Over her nearly 40-year medical career, Dr. Mary Horder delivered, by her estimate, 10,000 babies, the majority of them at Gwinnett County’s Eastside Hospital, and in the process she kissed each newborn on the forehead.
For the past decade, she continued delivering and kissing babies, but in this case as a OB-GYN volunteer at a remote Rwandan village in central Africa.
Dr. Norman Freid of Snellville, her former partner in Gwinnett OB-GYN Associates, called Horder “tops in her field, an excellent practitioner and compassionate caregiver.”
He credited Horder with introducing obstetric ultrasound examinations to the Atlanta area during the early 1980s. “Mary had studied the procedure earlier while on a fellowship at a hospital in England,” he said. “I can’t begin to tell you how many babies’ lives ultrasound exams have saved.”
Dr. Lynn Campbell said Horder became her mentor when she joined Gwinnett OB-GYN in 1990. “Mary was incredibly generous in sharing her expertise with me. She was respected by her peers and truly loved by her patients.
“Long after she retired, her former patients would ask me about her. They felt connected to her because she was such an empathetic caregiver. They would speak nostalgically of their deliveries, surgeries and life crises through which she guided them. She is remembered with gratitude as having saved the lives of many of them, their children or their grandchildren,” Campbell said.
Dr. Mary H. Horder, 68, of Atlanta died May 30 at Eastside Hospital of pancreatic cancer. Her memorial service is 3 p.m. Tuesday at St. Bede’s Episcopal Church.
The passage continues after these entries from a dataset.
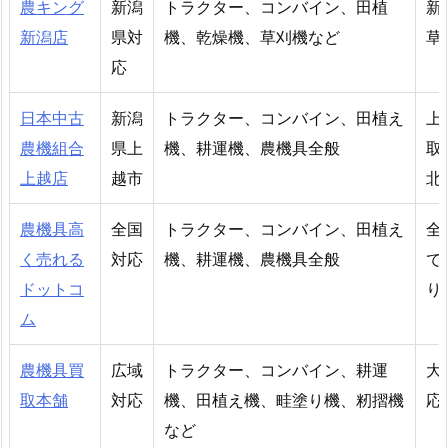
農キング
新潟
トラクター、コンバイン、田植
新
新潟店
県対
機、乾燥機、草刈機など
草
応
日本中古
新潟
トラクター、コンバイン、田植え
上
農機組合
県上
機、耕運機、農機具全般
取
上越店
越市
北
農機具高
全国
トラクター、コンバイン、田植え
全
く売れる
対応
機、耕運機、農機具全般
で
ドットコ
り
ム
農機具買
広域
トラクター、コンバイン、耕運
大
取本舗
対応
機、田植え機、畦塗り機、籾摺機
応
など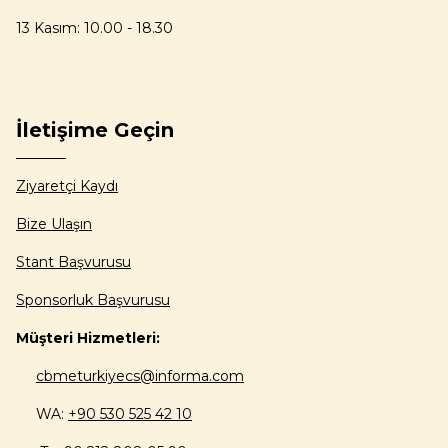
13 Kasım: 10.00 - 18.30
İletişime Geçin
Ziyaretçi Kaydı
Bize Ulaşın
Stant Başvurusu
Sponsorluk Başvurusu
Müşteri Hizmetleri:
cbmeturkiyecs@informa.com
WA:
+90 530 525 42 10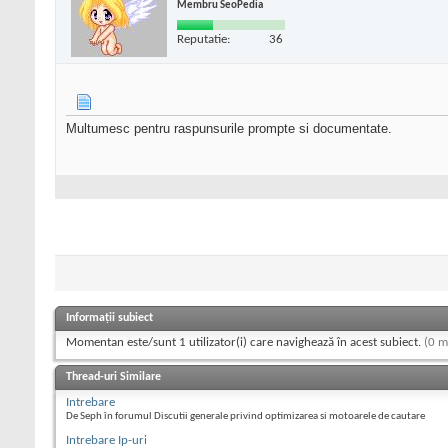
Membru SeoPedia
Reputatie:
36
Multumesc pentru raspunsurile prompte si documentate.
Informații subiect
Momentan este/sunt 1 utilizator(i) care navighează în acest subiect.
(0 m
Thread-uri Similare
Intrebare
De Seph în forumul Discutii generale privind optimizarea si motoarele de cautare
Intrebare Ip-uri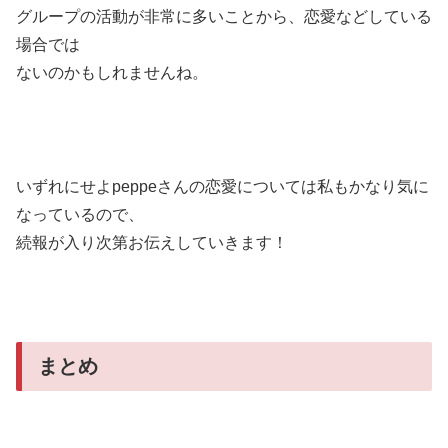
グループの活動が非常に多いことから、恋愛などしている
場合では
ないのかもしれませんね。
いずれにせよpeppeさんの恋愛については私もかなり気に
なっているので、
続報が入り次第お伝えしていきます！
まとめ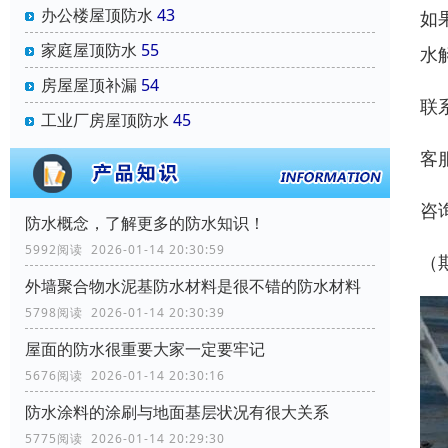
办公楼屋顶防水
43
如
家庭屋顶防水
55
水
房屋屋顶补漏
54
联
工业厂房屋顶防水
45
客
咨
防水概念，了解更多的防水知识！
5992阅读 2026-01-14 20:30:59
（
外墙聚合物水泥基防水材料是很不错的防水材料
5798阅读 2026-01-14 20:30:39
屋面的防水很重要大家一定要牢记
5676阅读 2026-01-14 20:30:16
防水涂料的涂刷与地面基层状况有很大关系
5775阅读 2026-01-14 20:29:30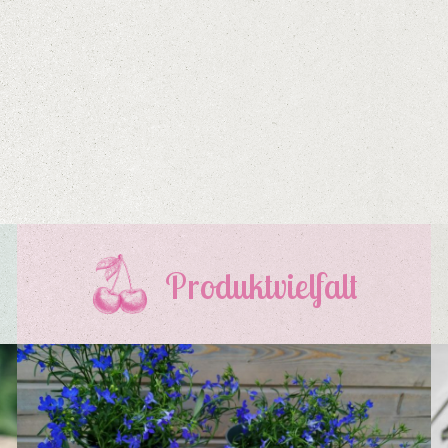
Produktvielfalt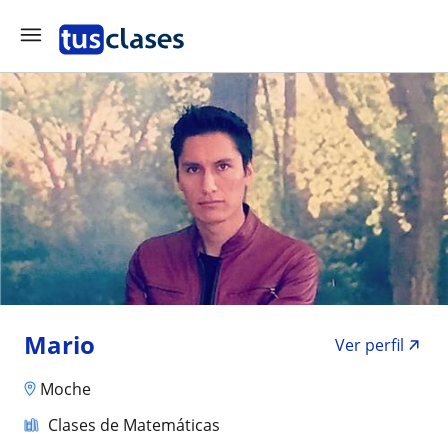
Mario
Ver perfil
Moche
Clases de Matemáticas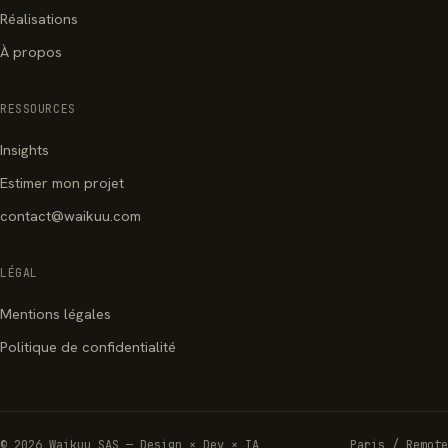
Réalisations
À propos
RESSOURCES
Insights
Estimer mon projet
contact@waikuu.com
LÉGAL
Mentions légales
Politique de confidentialité
© 2026 Waikuu SAS — Design × Dev × IA
Paris / Remote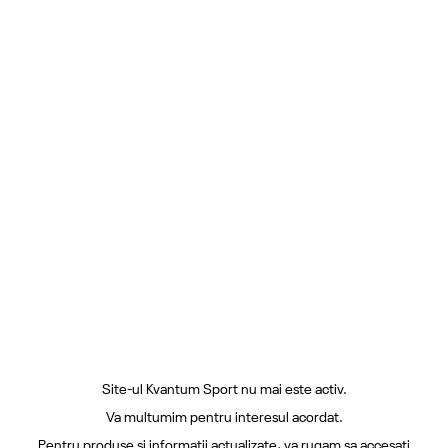
Site-ul Kvantum Sport nu mai este activ.
Va multumim pentru interesul acordat.
Pentru produse si informatii actualizate, va rugam sa accesati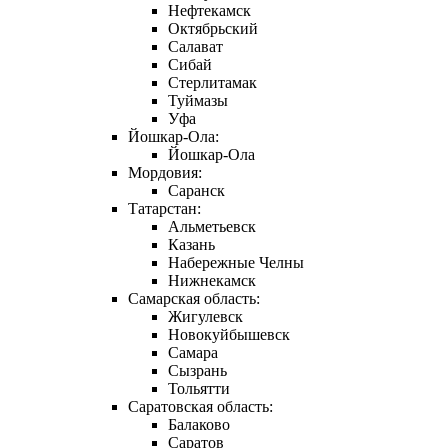
Нефтекамск
Октябрьский
Салават
Сибай
Стерлитамак
Туймазы
Уфа
Йошкар-Ола:
Йошкар-Ола
Мордовия:
Саранск
Татарстан:
Альметьевск
Казань
Набережные Челны
Нижнекамск
Самарская область:
Жигулевск
Новокуйбышевск
Самара
Сызрань
Тольятти
Саратовская область:
Балаково
Саратов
Tom M. Wages Funeral Service, Snellville Chapel, is in charge of arrangements.
Clare Richardson of Atlanta, who is president of Dian Fossey Gorilla Fund International, said she introduced Horder to Rwanda 11 years ago. She said Horder took an immediate fancy to a village, Bisate, where the Gorilla Fund operates a patrol post and supports a school and a health clinic.
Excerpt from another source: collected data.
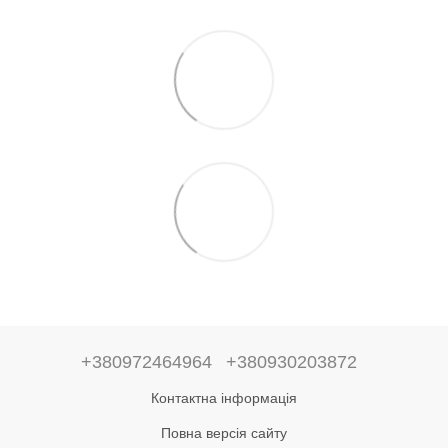
+380972464964
+380930203872
Контактна інформація
Повна версія сайту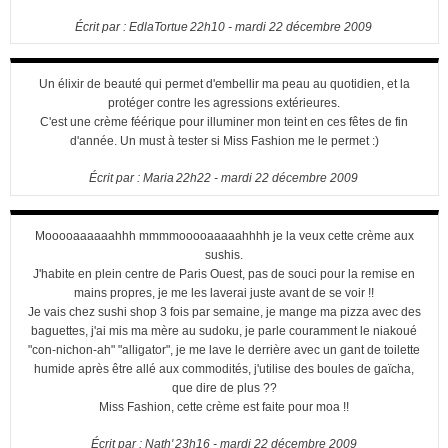
Écrit par :
EdlaTortue
22h10
-
mardi 22
décembre 2009
Un élixir de beauté qui permet d'embellir ma peau au quotidien, et la
protéger contre les agressions extérieures.
C'est une crème féérique pour illuminer mon teint en ces fêtes de fin
d'année. Un must à tester si Miss Fashion me le permet :)
Écrit par :
Maria
22h22
-
mardi 22
décembre 2009
Mooooaaaaaahhh mmmmooooaaaaahhhh je la veux cette crème aux
sushis.
J'habite en plein centre de Paris Ouest, pas de souci pour la remise en
mains propres, je me les laverai juste avant de se voir !!
Je vais chez sushi shop 3 fois par semaine, je mange ma pizza avec des
baguettes, j'ai mis ma mère au sudoku, je parle couramment le niakoué
"con-nichon-ah" "alligator", je me lave le derrière avec un gant de toilette
humide après être allé aux commodités, j'utilise des boules de gaïcha,
que dire de plus ??
Miss Fashion, cette crème est faite pour moa !!
Écrit par :
Nath'
23h16
-
mardi 22
décembre 2009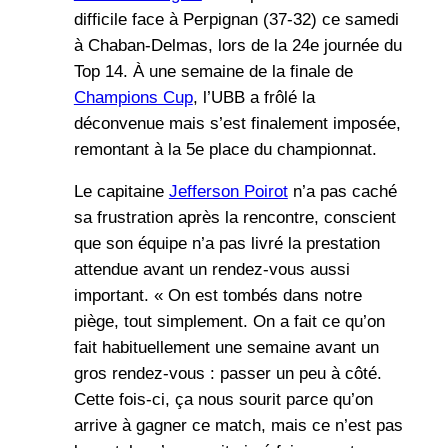
difficile face à Perpignan (37-32) ce samedi
à Chaban-Delmas, lors de la 24e journée du
Top 14. À une semaine de la finale de
Champions Cup
, l’UBB a frôlé la
déconvenue mais s’est finalement imposée,
remontant à la 5e place du championnat.
Le capitaine
Jefferson Poirot
n’a pas caché
sa frustration après la rencontre, conscient
que son équipe n’a pas livré la prestation
attendue avant un rendez-vous aussi
important. « On est tombés dans notre
piège, tout simplement. On a fait ce qu’on
fait habituellement une semaine avant un
gros rendez-vous : passer un peu à côté.
Cette fois-ci, ça nous sourit parce qu’on
arrive à gagner ce match, mais ce n’est pas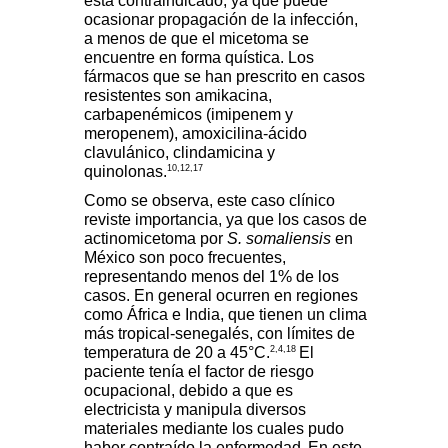
está contraindicado, ya que puede
ocasionar propagación de la infección,
a menos de que el micetoma se
encuentre en forma quística. Los
fármacos que se han prescrito en casos
resistentes son amikacina,
carbapenémicos (imipenem y
meropenem), amoxicilina-ácido
clavulánico, clindamicina y
10,12,17
quinolonas.
Como se observa, este caso clínico
reviste importancia, ya que los casos de
actinomicetoma por
S. somaliensis
en
México son poco frecuentes,
representando menos del 1% de los
casos. En general ocurren en regiones
como África e India, que tienen un clima
más tropical-senegalés, con límites de
2,4,18
temperatura de 20 a 45°C.
El
paciente tenía el factor de riesgo
ocupacional, debido a que es
electricista y manipula diversos
materiales mediante los cuales pudo
haber contraído la enfermedad.
En este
Richardson said the clinic was in poor condition in 2003, and Horder in 10 subsequent visits helped to make improvements. In addition to delivering villagers’ babies, she schooled clinic workers in the best methods of patient care.
“Mary had that rare ability to connect with people even when she didn’t speak their language,” Richardson said. “Mary would fashion diagrams or drawings to illustrate her ideas. That plus her upbeat personality got her message across.”
Richardson said the health of the villagers has a direct bearing on the core objective of her organization – saving the gorillas.
“Both villagers and gorillas nearby tend to contract the same parasitic infections,” she said, “but gorillas suffer worse consequences. So the more we can control parasitic diseases among humans, the better off the gorillas will be.”
Horder’s onetime partner Campbell said Horder was endlessly surprising.
“Mary took up weaving, gourmet cooking, cultivating African violets, collecting antique medical texts — a myriad of esoteric interests that mirrored the intricacies of her amazing mind.
“She encouraged her friends to see the world as malleable and themselves as its molders,” Campbell continued. “She challenged us to make the world a better place but in such a kind way that you felt galvanized rather than coerced. She was the kind of friend you find once in a lifetime.”
Horder is survived by her husband of 41 years, Rick Horder; two daughters, Alexis Horder of Atlanta and Kimberly Craig of Cumming; a sister, Helen Loeb of Tucker; three brothers, Arthur Haecker of Atlanta, Charles Haecker of Cerrillos, N.M., and Harry Haecker of Dunedin, New Zealand, and five grandchildren.